■ REQUIRED WORK
Filter the entries down to the lines holding "Blank", then copy those lines.

■ RECORD EXTRACTS

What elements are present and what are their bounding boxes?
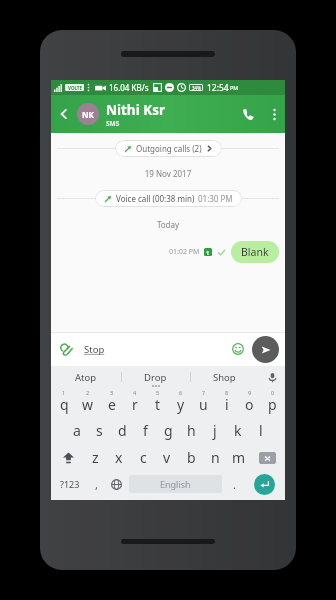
staticText: 3 xyxy=(110,389,114,396)
staticText: w xyxy=(82,395,94,414)
staticText: 5 xyxy=(156,389,160,396)
staticText: . xyxy=(233,477,236,492)
staticText: PM xyxy=(230,84,239,91)
button[interactable]: b xyxy=(179,444,203,471)
button[interactable]: Enter xyxy=(254,474,275,495)
button[interactable]: Voice call (00:38 min) xyxy=(95,190,242,207)
button[interactable]: s xyxy=(88,417,111,444)
button[interactable]: Outgoing calls (2) xyxy=(115,140,222,157)
staticText: 16.04 KB/s xyxy=(109,82,149,93)
button[interactable]: More options xyxy=(263,95,285,133)
button[interactable]: ?123 xyxy=(52,471,87,497)
button[interactable]: 4 xyxy=(123,388,146,417)
staticText: 34% xyxy=(192,85,201,91)
button[interactable]: f xyxy=(134,417,157,444)
staticText: e xyxy=(108,395,116,414)
staticText: Drop xyxy=(144,371,167,384)
staticText: 1 xyxy=(206,249,210,256)
button[interactable]: x xyxy=(107,444,131,471)
button[interactable]: Blank xyxy=(231,241,279,263)
staticText: a xyxy=(73,421,81,440)
button[interactable]: 7 xyxy=(192,388,215,417)
staticText: z xyxy=(92,448,99,467)
staticText: u xyxy=(199,395,208,414)
staticText: Nithi Ksr xyxy=(106,101,165,119)
button[interactable]: 2 xyxy=(76,388,100,417)
staticText: j xyxy=(213,421,217,440)
staticText: i xyxy=(225,395,229,414)
staticText: x xyxy=(115,448,123,467)
button[interactable]: 8 xyxy=(215,388,238,417)
staticText: q xyxy=(60,395,69,414)
button[interactable]: 5 xyxy=(146,388,169,417)
staticText: g xyxy=(164,421,173,440)
staticText: c xyxy=(140,448,147,467)
staticText: n xyxy=(211,448,220,467)
staticText: English xyxy=(160,478,191,490)
staticText: h xyxy=(187,421,196,440)
staticText: 2 xyxy=(86,389,90,396)
staticText: o xyxy=(245,395,254,414)
button[interactable]: Drop xyxy=(121,366,190,388)
staticText: 8 xyxy=(225,389,229,396)
staticText: NK xyxy=(82,109,94,120)
staticText: p xyxy=(268,395,277,414)
button[interactable]: h xyxy=(180,417,203,444)
staticText: 6 xyxy=(179,389,183,396)
button[interactable]: k xyxy=(226,417,249,444)
staticText: y xyxy=(177,395,185,414)
button[interactable]: l xyxy=(249,417,272,444)
staticText: v xyxy=(163,448,171,467)
staticText: m xyxy=(232,448,246,467)
staticText: 01:02 PM xyxy=(169,247,200,257)
button[interactable]: Attach xyxy=(57,340,75,358)
button[interactable]: Back xyxy=(51,95,77,133)
button[interactable]: Emoji xyxy=(229,340,247,358)
staticText: 4 xyxy=(133,389,137,396)
staticText: Blank xyxy=(241,245,269,259)
staticText: 9 xyxy=(248,389,252,396)
button[interactable]: Atop xyxy=(51,366,121,388)
button[interactable]: English xyxy=(129,475,222,493)
staticText: Voice call (00:38 min) xyxy=(116,193,195,204)
button[interactable]: 3 xyxy=(100,388,123,417)
button[interactable]: v xyxy=(155,444,179,471)
staticText: 1 xyxy=(62,389,66,396)
button[interactable]: Nithi Ksr xyxy=(106,101,233,128)
staticText: VOLTE xyxy=(68,85,82,91)
staticText: Today xyxy=(51,219,285,230)
staticText: s xyxy=(96,421,103,440)
button[interactable]: . xyxy=(224,471,245,497)
staticText: SMS xyxy=(106,119,120,128)
button[interactable]: 6 xyxy=(169,388,192,417)
button[interactable]: Backspace xyxy=(251,444,284,471)
staticText: d xyxy=(118,421,127,440)
button[interactable]: m xyxy=(227,444,251,471)
button[interactable]: a xyxy=(65,417,88,444)
button[interactable]: 1 xyxy=(52,388,76,417)
button[interactable]: Change language xyxy=(106,471,127,497)
staticText: 7 xyxy=(202,389,206,396)
button[interactable]: Call xyxy=(233,95,263,133)
button[interactable]: c xyxy=(131,444,155,471)
button[interactable]: j xyxy=(203,417,226,444)
button[interactable]: Stop xyxy=(84,343,229,356)
button[interactable]: Shop xyxy=(190,366,259,388)
staticText: ?123 xyxy=(60,478,80,490)
staticText: k xyxy=(234,421,242,440)
staticText: 01:30 PM xyxy=(198,193,233,204)
button[interactable]: 9 xyxy=(238,388,261,417)
button[interactable]: Voice input xyxy=(259,366,285,388)
button[interactable]: , xyxy=(87,471,106,497)
button[interactable]: z xyxy=(84,444,107,471)
button[interactable]: n xyxy=(203,444,227,471)
button[interactable]: g xyxy=(157,417,180,444)
staticText: 19 Nov 2017 xyxy=(51,168,285,179)
button[interactable]: Shift xyxy=(52,444,84,471)
staticText: f xyxy=(143,421,148,440)
button[interactable]: Send xyxy=(252,336,279,363)
button[interactable]: d xyxy=(111,417,134,444)
staticText: Atop xyxy=(75,371,97,384)
staticText: l xyxy=(259,421,263,440)
button[interactable]: 0 xyxy=(261,388,284,417)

■ TASK RESPONSE
button[interactable]: Blank xyxy=(231,241,279,263)
staticText: Blank xyxy=(241,245,269,259)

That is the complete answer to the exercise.